English Folk-Heritage
Being a Lancashire lad abroad I felt this was a song I had to record although it’s grown out of fashion in folk clubs these days. The lyrics and tune were united by the wonderful Nic Jones and his early band The Halliard and I gave it a new arrangement to make it a tad more appealing to younger folk. Every lass loves a man in uniform, and a classy uniform attracts girls the most, and it has been so for centuries. The 47th Lancashire Foot Regiment, otherwise known as 'The Lancashire Lads' was formed in 1782 and made their name in Canada with General Wolfe against the French. They were nicknamed The Cauliflowers or Wolfe’s Own because of their outstanding performance at Quebec. Their uniform was scarlet jacket with blue cuffs and unusual white facings on their lapels – they were much admired by the women of the time. The 47th Lancashire Foot is now part of the Queen's Lancashire Regiment. The lyrics and tune were united and recorded by Nic Jones and his early band The Halliard.

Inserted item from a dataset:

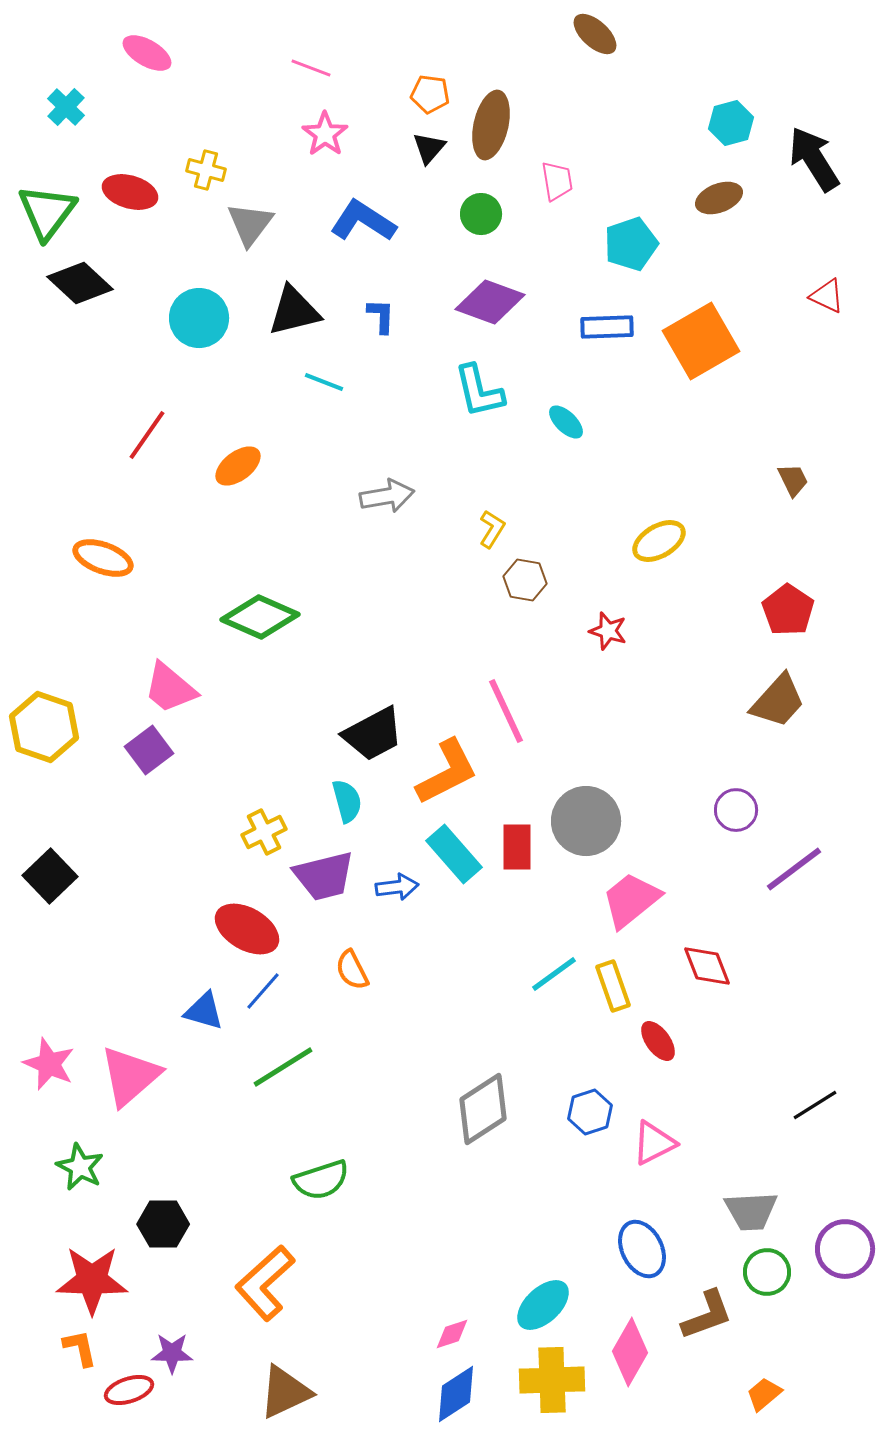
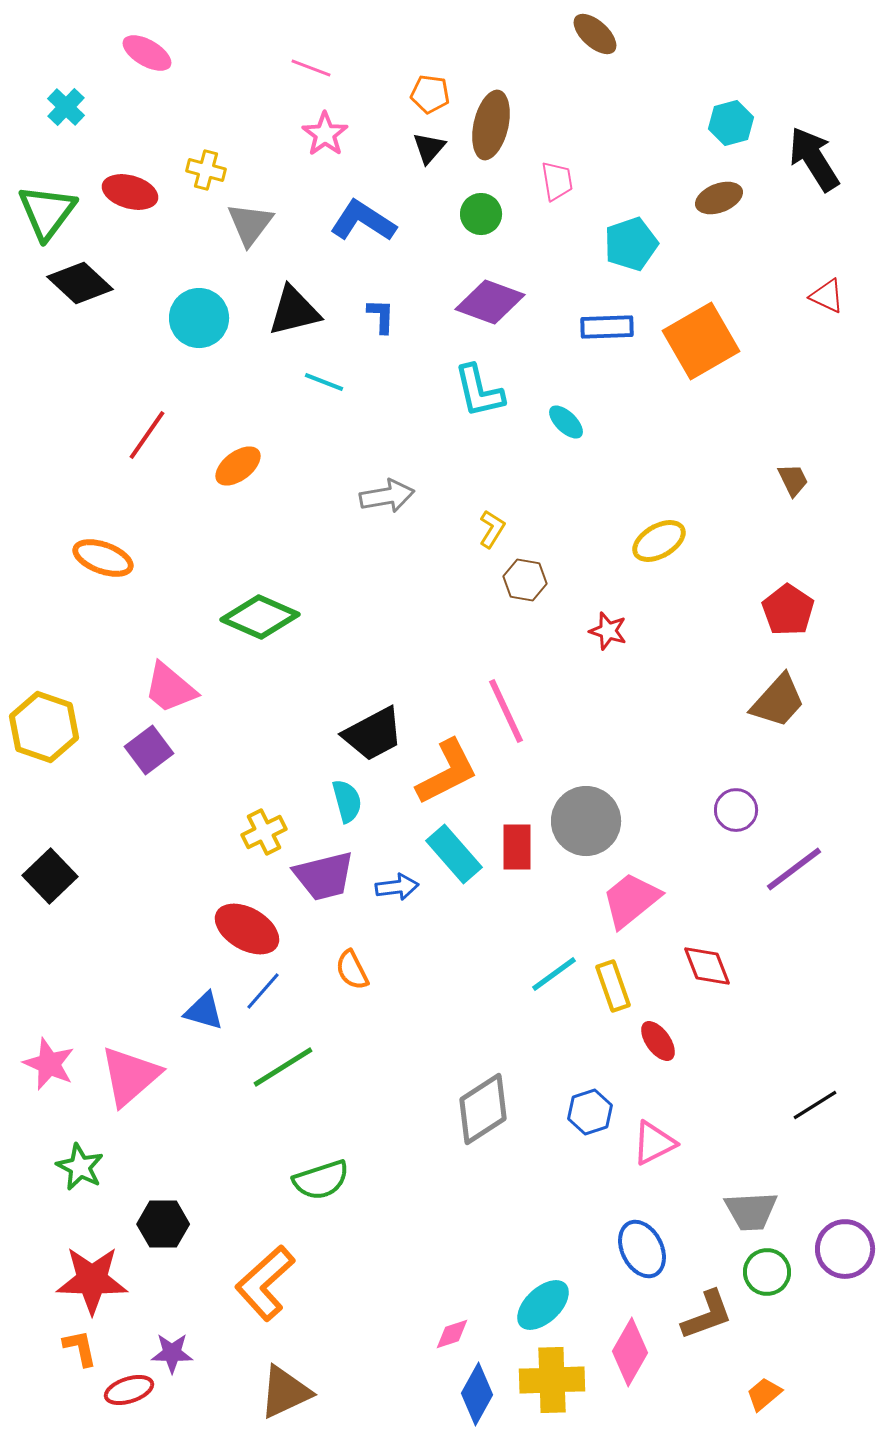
blue diamond at (456, 1394): moved 21 px right; rotated 28 degrees counterclockwise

Oh it was last Monday morning, as I have heard them say
Our orders came from Manchester, we were to march away

Oh the Lancashire lads have gone abroad, whatever shall we do
Leaving many a pretty maid to cry what shall I do

Said a mother to her daughter, What makes you talk so strange
To want to be a soldier's wife, the wide world to range
For soldiers they are rambling boys and get but little pay
And how could they maintain a wife on fourteen pence a day?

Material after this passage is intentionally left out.